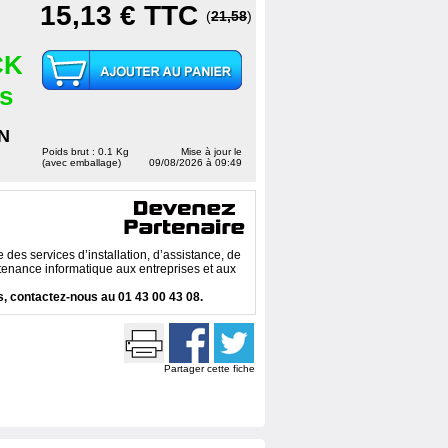
15,13 €
TTC
(
21,58
)
CK
es
N
Poids brut : 0.1 Kg
Mise à jour le
(avec emballage)
09/08/2026 à 09:49
des services d’installation, d’assistance, de
enance informatique aux entreprises et aux
, contactez-nous au 01 43 00 43 08.
Partager cette fiche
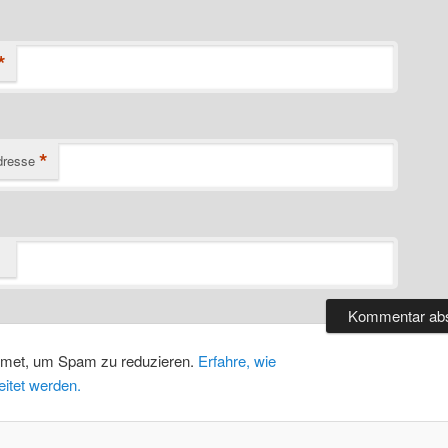
*
*
dresse
smet, um Spam zu reduzieren.
Erfahre, wie
itet werden.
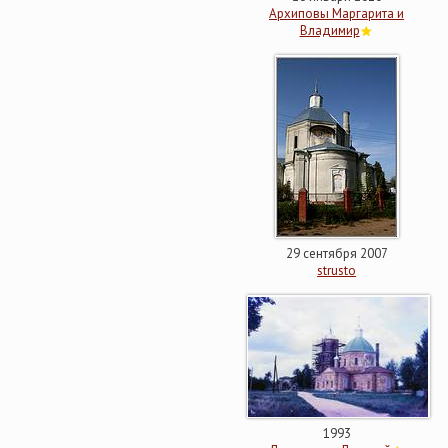
Архиповы Маргарита и
Владимир
29 сентября 2007
strusto
1993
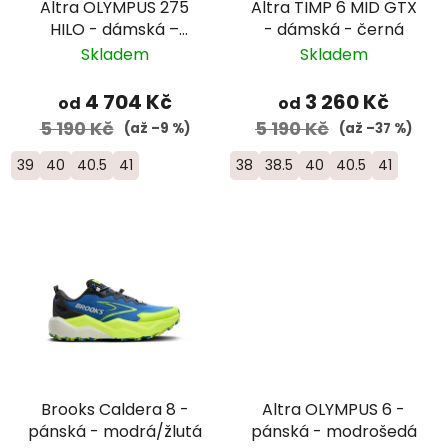
Altra OLYMPUS 275
Altra TIMP 6 MID GTX
HILO - dámská –
- dámská - černá
světle šedá/zelená
Skladem
Skladem
4 704 Kč
3 260 Kč
od
od
5 190 Kč
5 190 Kč
(až –9 %)
(až –37 %)
39
40
40.5
41
38
38.5
40
40.5
41
Brooks Caldera 8 -
Altra OLYMPUS 6 -
pánská - modrá/žlutá
pánská - modrošedá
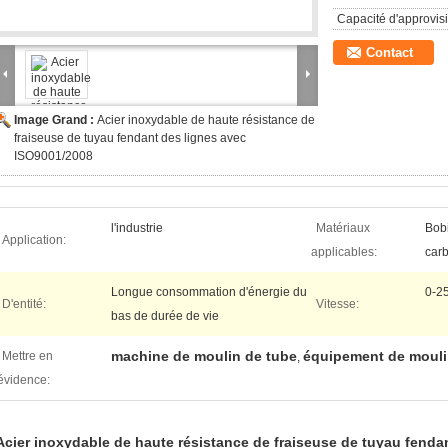
Capacité d'approvis
Contact
Image Grand :
Acier inoxydable de haute résistance de
fraiseuse de tuyau fendant des lignes avec
ISO9001/2008
l'industrie
Matériaux
Bobi
Application:
applicables:
car
Longue consommation d'énergie du
0-2
D'entité:
Vitesse:
bas de durée de vie
machine de moulin de tube
équipement de mouli
Mettre en
,
évidence:
Acier inoxydable de haute résistance de fraiseuse de tuyau fenda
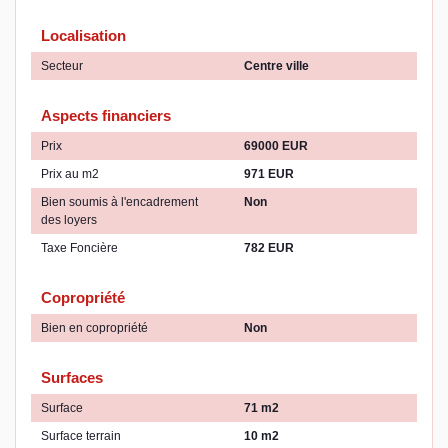
Localisation
Secteur
Centre ville
Aspects financiers
Prix
69000 EUR
Prix au m2
971 EUR
Bien soumis à l'encadrement
Non
des loyers
Taxe Foncière
782 EUR
Copropriété
Bien en copropriété
Non
Surfaces
Surface
71 m2
Surface terrain
10 m2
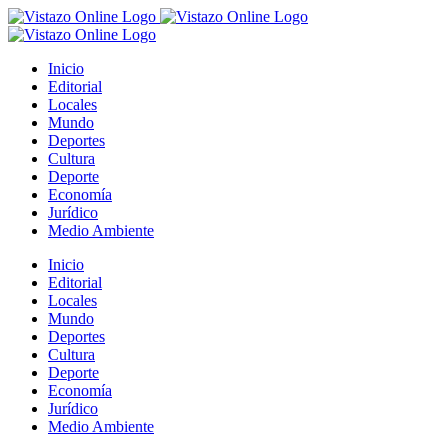
Saltar
al
contenido
Inicio
Editorial
Locales
Mundo
Deportes
Cultura
Deporte
Economía
Jurídico
Medio Ambiente
Inicio
Editorial
Locales
Mundo
Deportes
Cultura
Deporte
Economía
Jurídico
Medio Ambiente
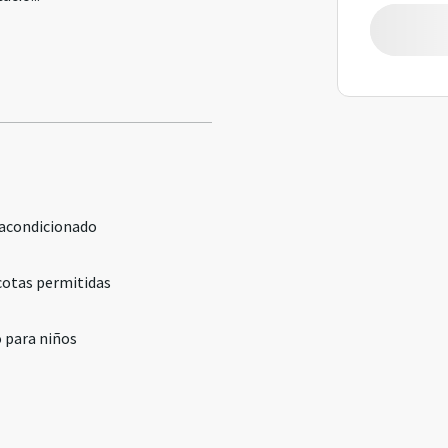
 acondicionado
otas permitidas
 para niños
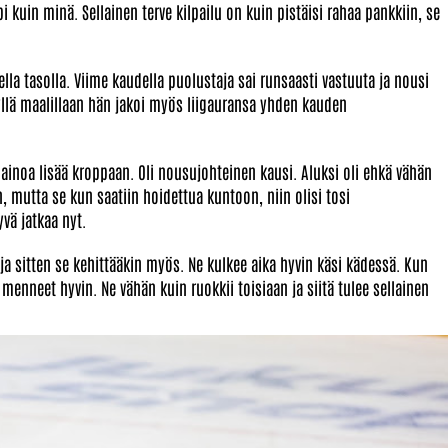
pi kuin minä. Sellainen terve kilpailu on kuin pistäisi rahaa pankkiin, se
la tasolla. Viime kaudella puolustaja sai runsaasti vastuuta ja nousi
yllä maalillaan hän jakoi myös liigauransa yhden kauden
 painoa lisää kroppaan. Oli nousujohteinen kausi. Aluksi oli ehkä vähän
 mutta se kun saatiin hoidettua kuntoon, niin olisi tosi
yvä jatkaa nyt.
a sitten se kehittääkin myös. Ne kulkee aika hyvin käsi kädessä. Kun
at menneet hyvin. Ne vähän kuin ruokkii toisiaan ja siitä tulee sellainen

# # #

Your instructions: Extract every line above that contains the word "myös".

Problem solution:
yllä maalillaan hän jakoi myös liigauransa yhden kauden
a sitten se kehittääkin myös. Ne kulkee aika hyvin käsi kädessä. Kun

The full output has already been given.